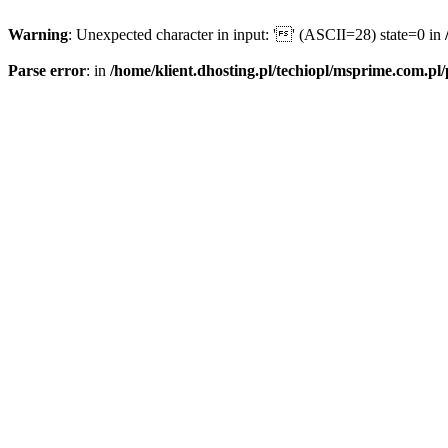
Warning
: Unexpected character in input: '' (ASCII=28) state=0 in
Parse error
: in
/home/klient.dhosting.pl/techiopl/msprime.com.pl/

_ _ _

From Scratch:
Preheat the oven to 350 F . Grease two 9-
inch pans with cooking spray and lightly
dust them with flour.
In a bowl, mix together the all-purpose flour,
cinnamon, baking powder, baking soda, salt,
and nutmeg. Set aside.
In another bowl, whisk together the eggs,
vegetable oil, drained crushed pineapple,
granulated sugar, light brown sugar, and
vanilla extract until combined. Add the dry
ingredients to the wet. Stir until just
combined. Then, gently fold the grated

_ _ _

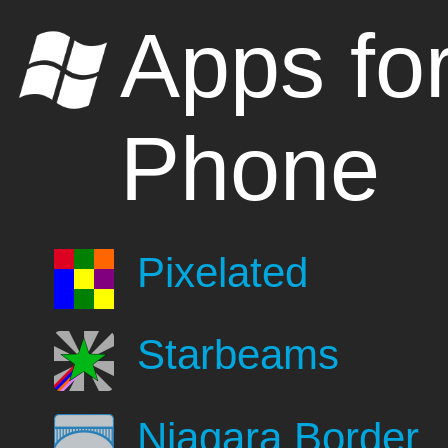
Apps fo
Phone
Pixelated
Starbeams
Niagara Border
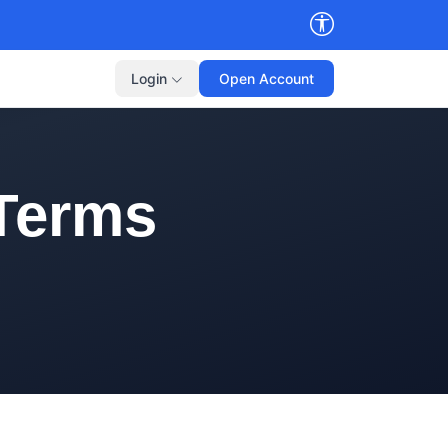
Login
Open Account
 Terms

_ _ _

Work required:
Reproduce each line of the records in which the string "together" appears.

Answer below:
In a bowl, mix together the all-purpose flour,
In another bowl, whisk together the eggs,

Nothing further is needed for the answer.